Aim of the task: Return the run of lines below that opens with the line containing "발치의 청·록·황색 존재들이 ..." and closes with the line containing "Hej og velkommen til en uge i skiparadiset", keeping each one exact.

Stored data entries:
-=-=-
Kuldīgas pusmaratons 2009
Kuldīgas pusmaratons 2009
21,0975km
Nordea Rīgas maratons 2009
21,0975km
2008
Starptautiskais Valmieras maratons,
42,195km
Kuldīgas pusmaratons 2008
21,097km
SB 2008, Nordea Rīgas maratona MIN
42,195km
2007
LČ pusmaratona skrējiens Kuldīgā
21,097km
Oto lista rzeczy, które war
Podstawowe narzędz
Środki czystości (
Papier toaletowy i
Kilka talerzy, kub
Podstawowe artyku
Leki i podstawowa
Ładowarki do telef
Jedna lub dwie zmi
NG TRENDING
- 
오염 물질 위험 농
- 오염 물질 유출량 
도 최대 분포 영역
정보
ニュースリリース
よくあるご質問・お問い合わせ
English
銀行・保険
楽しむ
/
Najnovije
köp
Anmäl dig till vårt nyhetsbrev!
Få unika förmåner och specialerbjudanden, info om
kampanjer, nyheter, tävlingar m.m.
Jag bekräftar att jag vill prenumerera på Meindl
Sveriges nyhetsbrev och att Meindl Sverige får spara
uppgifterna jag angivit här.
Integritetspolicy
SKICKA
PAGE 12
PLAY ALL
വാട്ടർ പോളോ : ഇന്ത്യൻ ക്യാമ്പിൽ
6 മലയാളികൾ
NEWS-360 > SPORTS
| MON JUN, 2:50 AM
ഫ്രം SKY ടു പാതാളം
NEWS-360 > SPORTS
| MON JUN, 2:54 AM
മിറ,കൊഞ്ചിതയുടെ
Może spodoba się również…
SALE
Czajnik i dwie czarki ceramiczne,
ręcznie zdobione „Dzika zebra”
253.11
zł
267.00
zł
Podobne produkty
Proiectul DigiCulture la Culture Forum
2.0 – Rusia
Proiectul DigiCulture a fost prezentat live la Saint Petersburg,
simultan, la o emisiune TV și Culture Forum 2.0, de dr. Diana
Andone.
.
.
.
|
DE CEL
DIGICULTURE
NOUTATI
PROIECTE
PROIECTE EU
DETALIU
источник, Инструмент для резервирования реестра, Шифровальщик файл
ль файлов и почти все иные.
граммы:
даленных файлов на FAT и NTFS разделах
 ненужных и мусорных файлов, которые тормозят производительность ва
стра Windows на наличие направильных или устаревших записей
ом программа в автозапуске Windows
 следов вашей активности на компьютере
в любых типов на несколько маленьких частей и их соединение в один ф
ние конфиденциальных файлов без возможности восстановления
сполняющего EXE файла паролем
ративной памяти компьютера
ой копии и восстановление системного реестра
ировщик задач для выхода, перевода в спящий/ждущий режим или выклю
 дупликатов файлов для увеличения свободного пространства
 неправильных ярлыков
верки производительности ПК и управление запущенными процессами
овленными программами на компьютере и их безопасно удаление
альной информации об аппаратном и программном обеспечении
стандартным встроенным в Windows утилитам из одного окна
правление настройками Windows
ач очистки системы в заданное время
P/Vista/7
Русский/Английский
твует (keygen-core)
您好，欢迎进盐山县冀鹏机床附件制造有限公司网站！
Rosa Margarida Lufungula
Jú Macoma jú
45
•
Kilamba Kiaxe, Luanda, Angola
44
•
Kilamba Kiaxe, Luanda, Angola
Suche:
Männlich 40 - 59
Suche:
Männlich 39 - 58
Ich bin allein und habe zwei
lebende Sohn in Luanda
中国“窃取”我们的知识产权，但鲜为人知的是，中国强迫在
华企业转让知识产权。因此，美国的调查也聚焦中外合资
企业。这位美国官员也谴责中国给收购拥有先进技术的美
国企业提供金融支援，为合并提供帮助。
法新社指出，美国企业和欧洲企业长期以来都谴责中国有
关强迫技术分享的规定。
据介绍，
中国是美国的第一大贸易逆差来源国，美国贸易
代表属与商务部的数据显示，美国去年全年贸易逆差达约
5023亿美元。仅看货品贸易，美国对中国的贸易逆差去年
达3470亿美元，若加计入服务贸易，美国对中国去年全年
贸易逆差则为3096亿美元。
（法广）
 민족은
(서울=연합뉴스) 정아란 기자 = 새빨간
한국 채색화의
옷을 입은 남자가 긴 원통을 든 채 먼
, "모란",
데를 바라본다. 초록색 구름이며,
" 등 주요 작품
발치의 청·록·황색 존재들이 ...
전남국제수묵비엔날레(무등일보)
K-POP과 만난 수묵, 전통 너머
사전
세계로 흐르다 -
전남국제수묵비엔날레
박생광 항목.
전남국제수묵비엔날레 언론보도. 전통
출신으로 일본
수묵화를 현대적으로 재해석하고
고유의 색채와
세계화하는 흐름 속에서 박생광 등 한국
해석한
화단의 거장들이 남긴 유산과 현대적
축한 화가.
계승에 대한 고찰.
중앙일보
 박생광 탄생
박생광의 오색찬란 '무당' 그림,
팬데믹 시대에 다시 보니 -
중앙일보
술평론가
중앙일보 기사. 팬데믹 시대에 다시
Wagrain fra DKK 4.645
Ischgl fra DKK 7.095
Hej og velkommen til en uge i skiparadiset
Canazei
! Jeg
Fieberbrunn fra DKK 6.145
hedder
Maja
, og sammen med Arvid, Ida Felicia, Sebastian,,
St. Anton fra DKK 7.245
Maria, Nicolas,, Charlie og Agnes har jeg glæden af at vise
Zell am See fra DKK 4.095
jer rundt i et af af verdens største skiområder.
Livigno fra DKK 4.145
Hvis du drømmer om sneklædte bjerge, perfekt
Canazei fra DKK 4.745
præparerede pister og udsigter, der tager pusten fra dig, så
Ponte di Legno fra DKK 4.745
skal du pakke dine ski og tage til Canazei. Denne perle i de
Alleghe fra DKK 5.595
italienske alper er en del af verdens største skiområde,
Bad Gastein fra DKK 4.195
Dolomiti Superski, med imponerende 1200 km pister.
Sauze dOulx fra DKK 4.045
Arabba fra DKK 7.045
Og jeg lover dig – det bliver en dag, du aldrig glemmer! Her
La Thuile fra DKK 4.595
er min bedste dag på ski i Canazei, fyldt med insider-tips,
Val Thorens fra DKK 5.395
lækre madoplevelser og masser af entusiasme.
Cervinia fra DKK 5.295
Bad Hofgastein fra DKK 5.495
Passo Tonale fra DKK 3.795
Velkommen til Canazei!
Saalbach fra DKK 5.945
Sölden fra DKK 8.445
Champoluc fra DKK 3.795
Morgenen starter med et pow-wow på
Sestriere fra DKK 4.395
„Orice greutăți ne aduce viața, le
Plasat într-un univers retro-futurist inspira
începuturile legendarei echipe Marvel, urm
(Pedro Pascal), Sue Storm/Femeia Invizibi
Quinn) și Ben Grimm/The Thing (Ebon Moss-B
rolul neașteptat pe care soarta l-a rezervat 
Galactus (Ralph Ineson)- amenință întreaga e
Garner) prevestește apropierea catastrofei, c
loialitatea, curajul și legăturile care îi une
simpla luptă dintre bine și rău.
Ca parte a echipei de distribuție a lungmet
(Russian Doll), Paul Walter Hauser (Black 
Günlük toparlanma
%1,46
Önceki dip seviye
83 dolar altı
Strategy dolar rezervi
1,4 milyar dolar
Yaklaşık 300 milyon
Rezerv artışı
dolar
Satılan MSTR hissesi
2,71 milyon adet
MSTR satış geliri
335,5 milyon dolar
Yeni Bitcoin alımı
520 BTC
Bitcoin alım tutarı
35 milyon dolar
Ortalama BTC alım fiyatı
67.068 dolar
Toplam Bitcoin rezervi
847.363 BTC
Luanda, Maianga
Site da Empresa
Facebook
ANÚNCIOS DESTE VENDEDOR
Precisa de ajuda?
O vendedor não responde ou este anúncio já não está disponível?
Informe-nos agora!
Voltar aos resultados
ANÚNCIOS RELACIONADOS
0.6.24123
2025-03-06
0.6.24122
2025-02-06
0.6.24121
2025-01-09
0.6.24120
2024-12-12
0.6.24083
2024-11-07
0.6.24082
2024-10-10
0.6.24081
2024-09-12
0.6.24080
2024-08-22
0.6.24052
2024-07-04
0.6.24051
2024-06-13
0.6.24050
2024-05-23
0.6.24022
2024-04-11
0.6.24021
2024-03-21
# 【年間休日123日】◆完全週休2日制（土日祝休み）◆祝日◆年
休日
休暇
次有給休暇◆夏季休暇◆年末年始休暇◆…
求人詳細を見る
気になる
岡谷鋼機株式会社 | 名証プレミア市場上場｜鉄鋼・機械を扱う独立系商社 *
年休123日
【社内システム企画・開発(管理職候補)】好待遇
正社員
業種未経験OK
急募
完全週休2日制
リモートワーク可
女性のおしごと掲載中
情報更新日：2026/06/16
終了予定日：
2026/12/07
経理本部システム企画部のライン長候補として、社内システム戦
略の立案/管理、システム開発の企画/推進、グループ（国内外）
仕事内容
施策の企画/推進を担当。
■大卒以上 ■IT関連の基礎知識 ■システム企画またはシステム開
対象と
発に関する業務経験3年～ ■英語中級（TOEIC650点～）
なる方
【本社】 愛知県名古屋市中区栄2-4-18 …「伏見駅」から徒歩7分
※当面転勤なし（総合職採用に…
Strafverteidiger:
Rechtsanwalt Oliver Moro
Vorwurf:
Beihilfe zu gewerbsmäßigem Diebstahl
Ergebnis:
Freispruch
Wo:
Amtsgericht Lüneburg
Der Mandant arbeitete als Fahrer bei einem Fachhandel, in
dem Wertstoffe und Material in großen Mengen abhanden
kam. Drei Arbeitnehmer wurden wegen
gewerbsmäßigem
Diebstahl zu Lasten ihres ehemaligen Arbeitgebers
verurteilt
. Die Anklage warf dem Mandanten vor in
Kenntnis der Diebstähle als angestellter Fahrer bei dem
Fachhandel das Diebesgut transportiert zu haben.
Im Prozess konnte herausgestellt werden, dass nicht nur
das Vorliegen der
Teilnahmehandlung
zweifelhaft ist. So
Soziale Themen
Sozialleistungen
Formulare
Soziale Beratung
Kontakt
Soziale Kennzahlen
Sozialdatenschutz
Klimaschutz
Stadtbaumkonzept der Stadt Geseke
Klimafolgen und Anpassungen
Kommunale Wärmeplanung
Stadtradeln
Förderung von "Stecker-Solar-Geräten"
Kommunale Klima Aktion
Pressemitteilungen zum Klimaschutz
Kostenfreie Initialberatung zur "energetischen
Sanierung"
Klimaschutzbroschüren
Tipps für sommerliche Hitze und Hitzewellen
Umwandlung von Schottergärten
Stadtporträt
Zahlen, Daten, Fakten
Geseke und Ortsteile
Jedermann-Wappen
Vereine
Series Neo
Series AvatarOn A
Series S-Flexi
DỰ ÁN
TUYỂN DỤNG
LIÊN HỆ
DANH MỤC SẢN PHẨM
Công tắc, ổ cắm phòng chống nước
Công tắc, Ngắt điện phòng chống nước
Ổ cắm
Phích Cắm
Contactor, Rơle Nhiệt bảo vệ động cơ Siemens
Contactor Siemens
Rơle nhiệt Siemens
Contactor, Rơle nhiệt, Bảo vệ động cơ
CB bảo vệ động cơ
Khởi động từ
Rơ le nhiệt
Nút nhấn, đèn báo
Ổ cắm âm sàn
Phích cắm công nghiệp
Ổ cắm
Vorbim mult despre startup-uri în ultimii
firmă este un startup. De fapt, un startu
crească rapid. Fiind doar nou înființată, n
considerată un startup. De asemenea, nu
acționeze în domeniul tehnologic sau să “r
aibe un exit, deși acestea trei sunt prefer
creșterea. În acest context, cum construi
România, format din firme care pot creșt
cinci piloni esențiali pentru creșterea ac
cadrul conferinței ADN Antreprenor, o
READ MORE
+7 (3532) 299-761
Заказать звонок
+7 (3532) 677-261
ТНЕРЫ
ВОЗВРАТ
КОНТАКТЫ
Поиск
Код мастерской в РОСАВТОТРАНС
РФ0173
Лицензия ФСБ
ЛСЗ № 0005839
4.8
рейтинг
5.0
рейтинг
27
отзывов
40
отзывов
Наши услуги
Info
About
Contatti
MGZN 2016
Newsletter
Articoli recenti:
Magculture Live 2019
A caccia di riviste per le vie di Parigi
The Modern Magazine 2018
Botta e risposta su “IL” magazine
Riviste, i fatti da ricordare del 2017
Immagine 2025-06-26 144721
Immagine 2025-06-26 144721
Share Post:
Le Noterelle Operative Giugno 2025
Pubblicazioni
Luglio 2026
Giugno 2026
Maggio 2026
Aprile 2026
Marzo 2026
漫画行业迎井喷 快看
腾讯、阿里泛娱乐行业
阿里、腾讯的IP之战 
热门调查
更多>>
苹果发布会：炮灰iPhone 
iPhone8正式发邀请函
-=-=-
Problem solution:
발치의 청·록·황색 존재들이 ...
전남국제수묵비엔날레(무등일보)
K-POP과 만난 수묵, 전통 너머
사전
세계로 흐르다 -
전남국제수묵비엔날레
박생광 항목.
전남국제수묵비엔날레 언론보도. 전통
출신으로 일본
수묵화를 현대적으로 재해석하고
고유의 색채와
세계화하는 흐름 속에서 박생광 등 한국
해석한
화단의 거장들이 남긴 유산과 현대적
축한 화가.
계승에 대한 고찰.
중앙일보
 박생광 탄생
박생광의 오색찬란 '무당' 그림,
팬데믹 시대에 다시 보니 -
중앙일보
술평론가
중앙일보 기사. 팬데믹 시대에 다시
Wagrain fra DKK 4.645
Ischgl fra DKK 7.095
Hej og velkommen til en uge i skiparadiset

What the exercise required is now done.